Mark Way, MD of Odeon Cinemas and President of AMC Europe, commented, “If ever an industry was set up to work in partnership, it’s this one. But it doesn’t always work that way. We get bogged down in detail and transactional issues.” Yet, during the pandemic, “We’ve all been reminded how much we need each other, rely on each other.”
Cripps pointed to the success of No Time To Die this weekend as well as Sony’s Venom: Let There Be Carnage and WB’s own Dune which crossed $100M offshore during the frame. “Consumers have decided they are ready to come back and see fantastic movies. The question is what other movies are they going to see.”
During the pandemic, there has been a shifting release landscape and Richards noted that historically, the “biggest impediment has been windows.” But Covid “forced us together and to come up with a new solution. This new window is going to make it so much easier for independent films to come on our screens, they don’t have to spend so much on marketing.” He predicted a “resurgence” of indie titles ahead.
November, Cripps pointed out bullishly, has “amazing art-house movies like King Richard, House Of Gucci and Spencer. Success begets success. Once you get people seeing movies, they’re exposed to materials… We have a great ecosystem that started with blockbusters as people have come out and hopefully that translates to people coming to se a selection of movies going forward.”
He intoned, however, that “mediocre is no longer good enough. We are competing with a ton of content,” that people can see at home. “We all have to up our game, marketing and distribution and the cinema side.” Recliner seats are a draw, but “it has to come back to sound and picture. We have to think higher and the bar has to be higher.”
During lockdown, Vue invested in in refurbishing and opening some cinemas and continued its ‘back to basics seats, sights and sound’ policy. Richards fervently believes in recliners: “They’re expensive and you’ll lose seats,” he told the assembly of international exhibitors today, adding, “it’s worth it. No industry in the world can be complacent, we need to continually be investing.”
Regarding 2019’s record-breaking global box office, Richards said, “We weren’t broken, as an industry we were doing very, very well and growing. That doesn’t mean we can’t improve. We’re about to embark on a big surge forward. I can see the record broken in the next couple of years.”
Added Higginson, “There was a $42B business out there before the pandemic came, and it’s still out there. Never has there been a time in the history of cinema when there’s been more community about what we seek to achieve. The name of the game is to win that business back.”

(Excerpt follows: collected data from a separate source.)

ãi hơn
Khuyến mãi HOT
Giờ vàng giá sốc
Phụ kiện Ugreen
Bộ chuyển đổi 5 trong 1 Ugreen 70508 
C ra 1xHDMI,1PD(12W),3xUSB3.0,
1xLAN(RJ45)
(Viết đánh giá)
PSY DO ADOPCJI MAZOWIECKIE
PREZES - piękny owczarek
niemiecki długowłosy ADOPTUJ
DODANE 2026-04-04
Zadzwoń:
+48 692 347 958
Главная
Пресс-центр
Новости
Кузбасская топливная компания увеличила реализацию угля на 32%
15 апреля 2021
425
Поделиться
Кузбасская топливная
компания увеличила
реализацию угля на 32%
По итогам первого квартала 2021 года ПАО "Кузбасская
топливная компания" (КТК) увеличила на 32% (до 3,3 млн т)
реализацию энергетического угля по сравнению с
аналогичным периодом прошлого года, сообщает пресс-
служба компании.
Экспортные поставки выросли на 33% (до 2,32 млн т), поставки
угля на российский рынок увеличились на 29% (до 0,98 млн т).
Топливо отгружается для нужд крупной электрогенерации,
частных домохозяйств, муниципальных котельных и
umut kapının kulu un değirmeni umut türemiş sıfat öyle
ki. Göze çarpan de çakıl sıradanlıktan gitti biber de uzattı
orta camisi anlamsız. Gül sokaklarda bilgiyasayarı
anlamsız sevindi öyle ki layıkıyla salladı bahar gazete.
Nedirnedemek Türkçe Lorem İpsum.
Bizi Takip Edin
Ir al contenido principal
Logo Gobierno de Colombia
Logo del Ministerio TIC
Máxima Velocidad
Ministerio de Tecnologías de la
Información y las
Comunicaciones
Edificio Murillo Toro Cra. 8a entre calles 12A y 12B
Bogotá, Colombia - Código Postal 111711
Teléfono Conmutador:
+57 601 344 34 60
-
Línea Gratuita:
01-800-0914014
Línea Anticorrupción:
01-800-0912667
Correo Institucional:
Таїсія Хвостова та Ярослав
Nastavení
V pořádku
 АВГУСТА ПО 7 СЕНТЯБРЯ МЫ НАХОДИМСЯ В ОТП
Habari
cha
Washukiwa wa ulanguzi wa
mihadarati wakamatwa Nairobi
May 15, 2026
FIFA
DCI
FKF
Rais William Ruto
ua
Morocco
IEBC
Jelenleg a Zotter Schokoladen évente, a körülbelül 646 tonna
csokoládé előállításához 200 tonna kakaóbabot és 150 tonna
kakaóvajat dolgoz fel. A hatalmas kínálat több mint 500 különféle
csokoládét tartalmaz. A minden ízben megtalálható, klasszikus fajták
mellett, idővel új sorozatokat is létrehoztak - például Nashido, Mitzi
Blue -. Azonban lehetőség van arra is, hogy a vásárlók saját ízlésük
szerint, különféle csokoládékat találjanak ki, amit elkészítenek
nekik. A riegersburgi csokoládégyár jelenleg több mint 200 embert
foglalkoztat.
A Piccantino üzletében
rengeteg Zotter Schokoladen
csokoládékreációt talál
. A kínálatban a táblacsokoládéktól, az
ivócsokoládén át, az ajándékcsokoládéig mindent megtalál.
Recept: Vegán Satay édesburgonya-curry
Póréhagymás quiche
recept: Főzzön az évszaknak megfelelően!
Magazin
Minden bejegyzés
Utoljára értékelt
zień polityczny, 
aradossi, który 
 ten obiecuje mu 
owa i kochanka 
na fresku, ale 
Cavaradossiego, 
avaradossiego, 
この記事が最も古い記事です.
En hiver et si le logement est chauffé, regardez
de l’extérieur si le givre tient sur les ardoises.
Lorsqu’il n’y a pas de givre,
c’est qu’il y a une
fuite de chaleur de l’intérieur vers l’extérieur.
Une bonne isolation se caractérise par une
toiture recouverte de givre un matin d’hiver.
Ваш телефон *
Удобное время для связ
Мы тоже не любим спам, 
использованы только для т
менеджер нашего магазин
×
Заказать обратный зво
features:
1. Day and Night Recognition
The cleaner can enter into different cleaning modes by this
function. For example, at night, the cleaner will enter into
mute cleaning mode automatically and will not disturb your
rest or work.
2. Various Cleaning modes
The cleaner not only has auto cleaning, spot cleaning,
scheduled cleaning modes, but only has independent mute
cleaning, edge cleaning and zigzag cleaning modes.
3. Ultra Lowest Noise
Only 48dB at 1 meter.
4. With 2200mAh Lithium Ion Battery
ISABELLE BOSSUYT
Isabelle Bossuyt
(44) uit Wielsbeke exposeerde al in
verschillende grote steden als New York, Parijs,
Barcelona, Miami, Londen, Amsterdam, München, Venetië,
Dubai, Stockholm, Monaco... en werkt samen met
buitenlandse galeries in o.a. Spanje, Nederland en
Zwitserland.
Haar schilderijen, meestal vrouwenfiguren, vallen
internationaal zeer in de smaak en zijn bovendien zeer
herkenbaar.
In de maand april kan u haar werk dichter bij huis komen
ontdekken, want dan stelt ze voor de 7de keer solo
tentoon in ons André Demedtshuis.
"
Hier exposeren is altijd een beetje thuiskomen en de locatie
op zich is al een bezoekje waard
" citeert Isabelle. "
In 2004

Richards allowed, “as an industry, we’re guilty of not focusing enough on pricing. All of us have not spent the time.” He referred to such concepts as discount Tuesdays and premium weekends, but “looking at inflation plus pricing, the only thing you do know is it’s not sustainable. When there are subscription services pitching monthly very low, it becomes even more pronounced. It’s an area we need to look at very carefully.”
Said Way, “Getting pricing strategy right is critical.”
Richards summed up, “When we came out of this epidemic we weren’t bruised, we were knocked down and bloody and the next 12 months are about rebuilding and surviving. It’s been really, really tough, but the fact that all of us survived is testament to the great business we have and will have in the future.”
As for innovation over the next few years, Way pointed to “premiumization” while the “big opportunity” is content, “There is going to be more than ever before in next few years. We are trying to find a way to bring that content to our screens.”